Entomopathogenic nematodes (EPNs) are widely distributed in soils across all continents except Antarctica. Assessing the EPN community structure in an ecoregion can help reveal their biological control potential against important crop pests. Common methods for detecting EPNs in soil samples include baiting with sentinel insects, direct observation of extracted nematodes, or use of species-specific primer-probe combinations using qPCR. Less well studied is the use of high throughput sequencing (HTS), which has tremendous potential to characterize soil communities of EPNs and natural enemies of EPNs. Here, for the first time, we compared qPCR and HTS to characterize EPN food webs. The frequency and abundance of 10 EPN species and 13 organisms associated with EPNs from 50 orchard and natural area sites in two ecoregions of Portugal were evaluated using qPCR tools, and results were published in 2019. We applied an HTS approach to analyze frozen DNA samples from 36 sites in that study. Universal primers targeting ITS1 were used for nematode detection. All EPN species detected by qPCR were also detected by HTS. The EPN species and nearly all free-living nematodes detected by both processes were highly correlated (P < 0.01).
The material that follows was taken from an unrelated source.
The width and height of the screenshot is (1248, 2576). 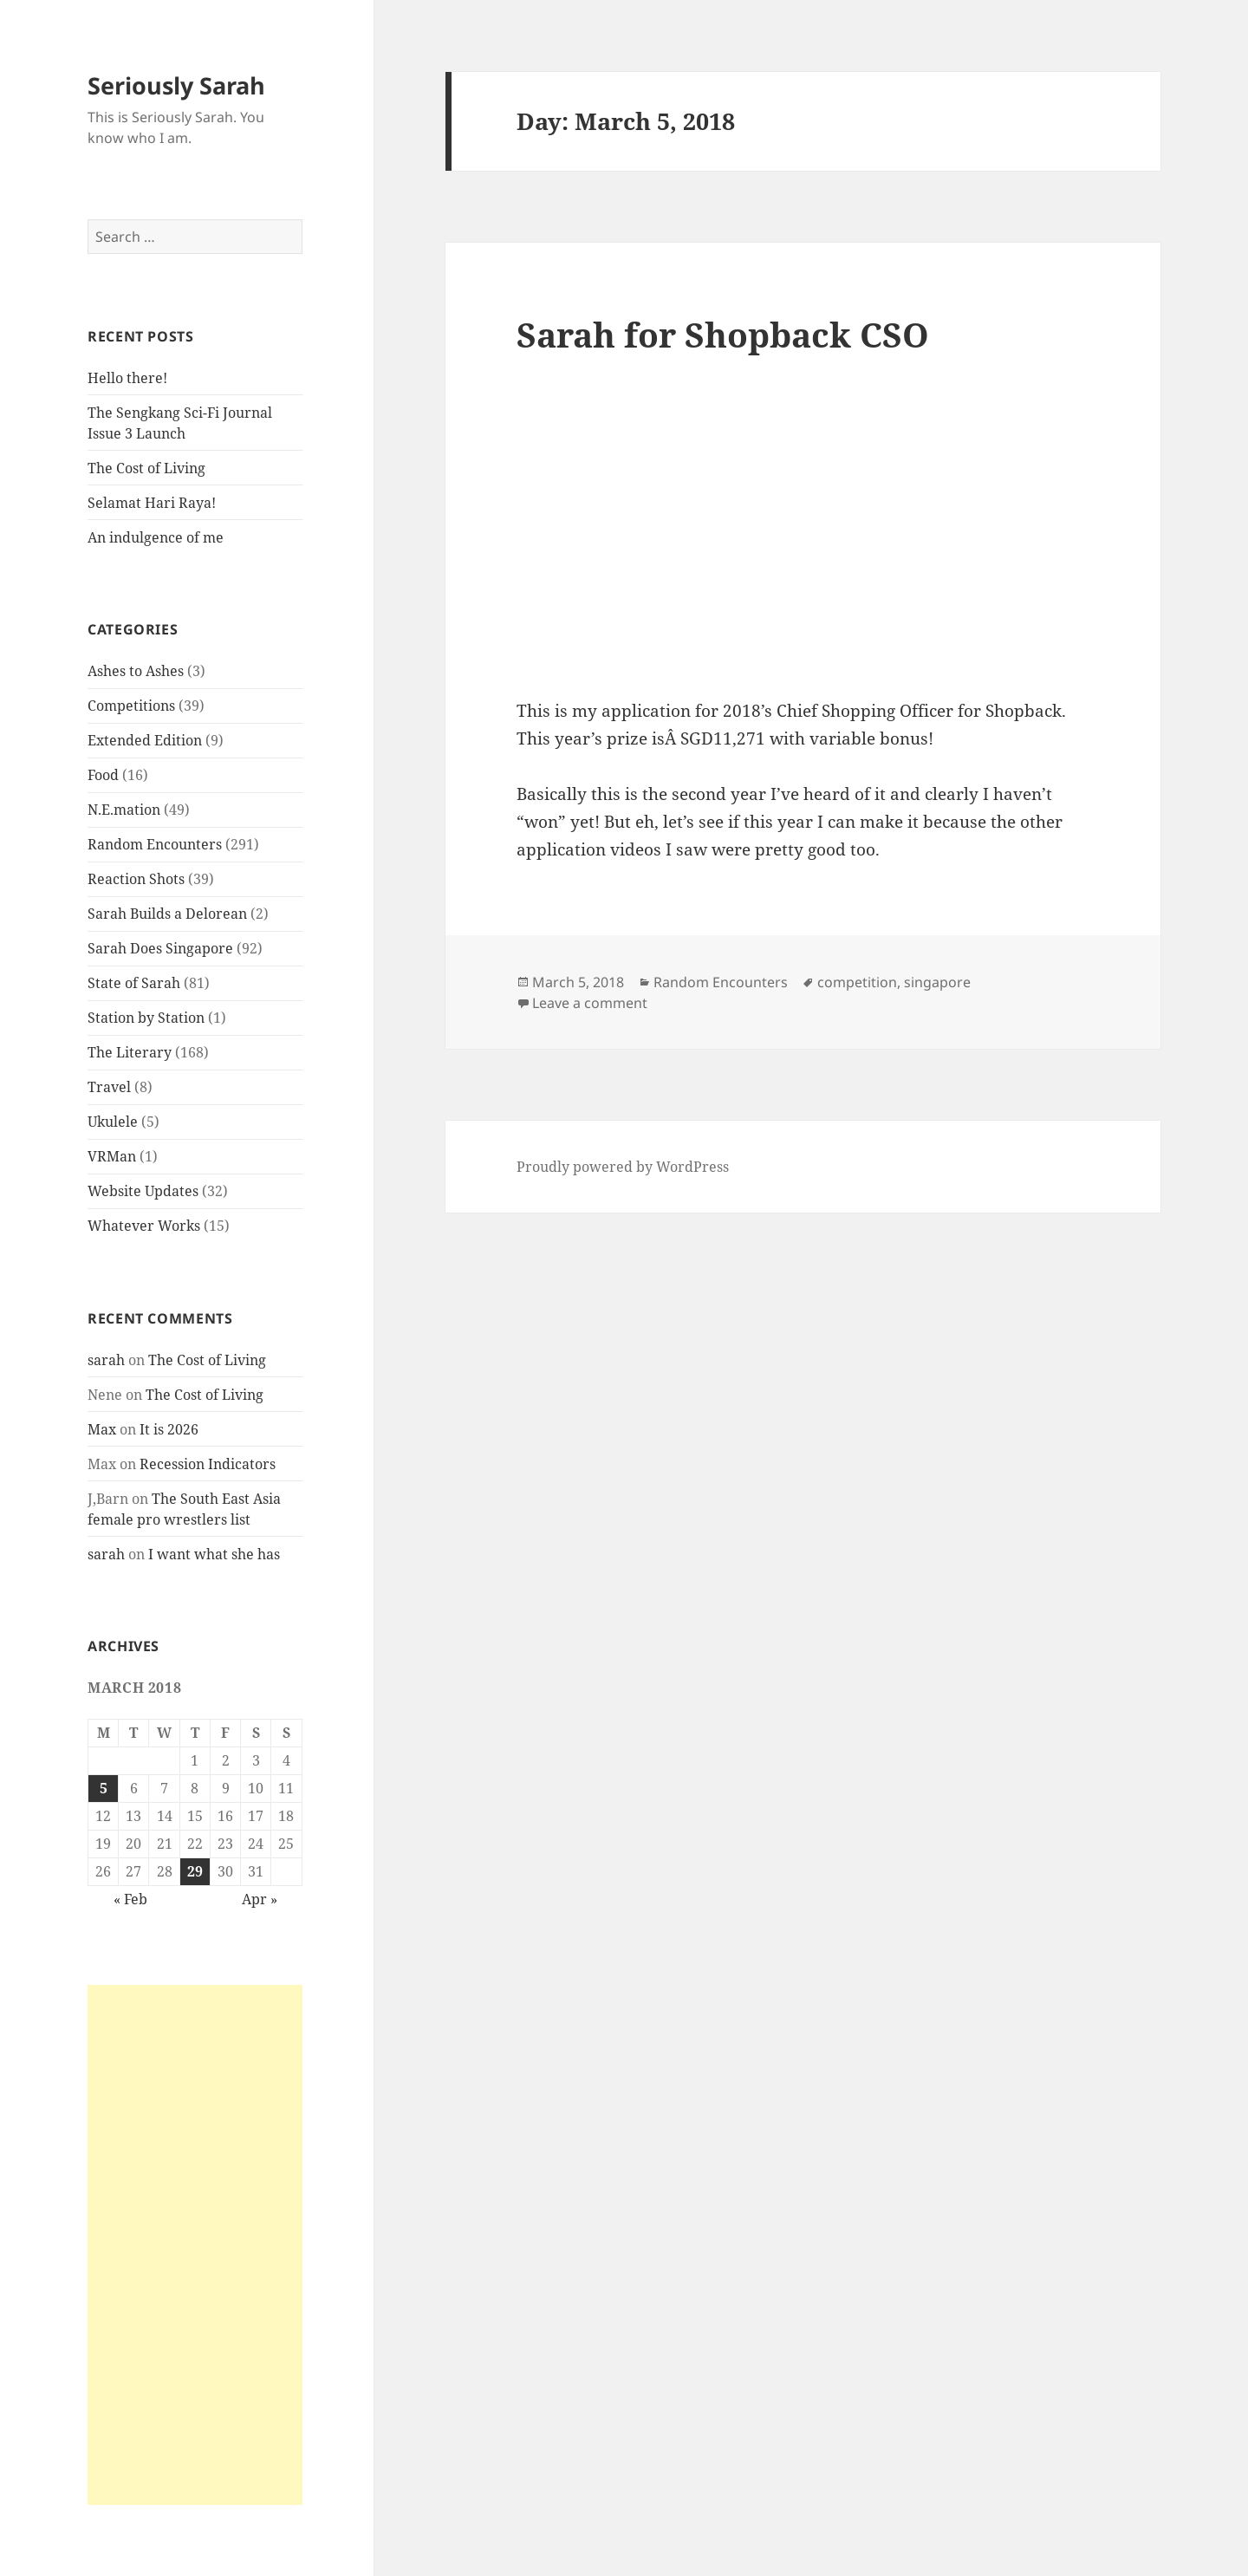 What do you see at coordinates (195, 1871) in the screenshot?
I see `29 [Posts published on March 29, 2018]` at bounding box center [195, 1871].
Steinernema feltiae, the dominant EPN species, was detected by HTS in 55% more sites than by qPCR. HTS also detected more EPN species than did qPCR. Sample accuracy, measured by the fit of Taylor's Power Law to data from each method, was significantly better using HTS (r² = 0.95, P < 0.01) than qPCR (r² = 0.76, P < 0.01). The effect of biotic and abiotic variables on individual EPN species did not differ according to ANOVA and multiple regression analyses of both data sets while the drivers of EPN community structure did not differ when analyzing either data set with CCA. Our results combined with decreasing costs of metabarcoding, suggest that HTS may provide the most cost-effective and accurate means of assessing soil food webs of methods currently available.
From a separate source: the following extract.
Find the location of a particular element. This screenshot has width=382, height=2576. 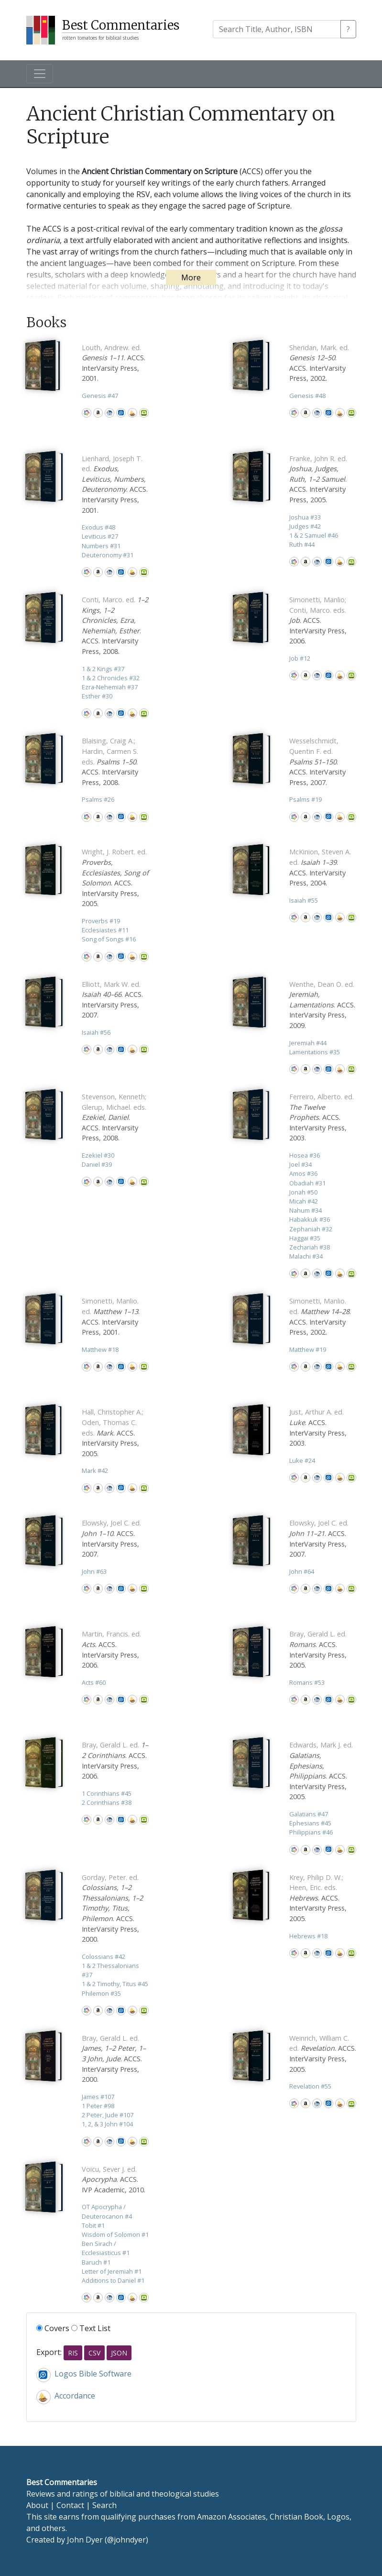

昆虫致病线虫（EPN）广泛分布在除南极洲以外的所有大陆的土壤中。评估一个生态区域中的EPN群落结构可以帮助揭示其对重要农作物害虫的生物防治潜力。检测土壤样品中EPN的常用方法包括用定点昆虫诱饵，直接观察提取的线虫或通过qPCR使用物种特异性引物-探针组合。对高通量测序（HTS）的使用研究较少，这在表征EPNs的土壤群落和EPNs的天敌方面具有巨大潜力。在这里，我们第一次比较了qPCR和HTS来表征EPN食物网。使用qPCR工具评估了来自葡萄牙两个生态区的50个果园和自然区站点的10个EPN种类和13个与EPN相关的生物的频率和丰度，并于2019年发表了结果。我们采用HTS方法分析了来自冰冻DNA的冷冻DNA样品该研究中有36个站点。靶向ITS1的通用引物用于线虫检测。通过qPCR检测到的所有EPN种类也通过HTS检测。这两个过程检测到的EPN种类和几乎所有的自由生存线虫都高度相关（P  <0.01）。用HTS检测到，最主要的EPN物种为Steinernema feeliae，比qPCR检测的多55％。与qPCR相比，HTS还检测到更多的EPN种类。使用HTS（r ²  = 0.95，P  <0.01）通过泰勒幂定律对每种方法的数据进行拟合所测量的样品准确度明显优于qPCR（r ²  = 0.76，P <0.01）。根据ANOVA和两个数据集的多元回归分析，生物变量和非生物变量对单个EPN物种的影响没有差异，而使用CCA分析任一数据集时，EPN群落结构的驱动因素也没有差异。我们的结果与降低元条形码的成本相结合，表明HTS可能提供评估当前可用方法的土壤食物网的最具成本效益和最准确的方法。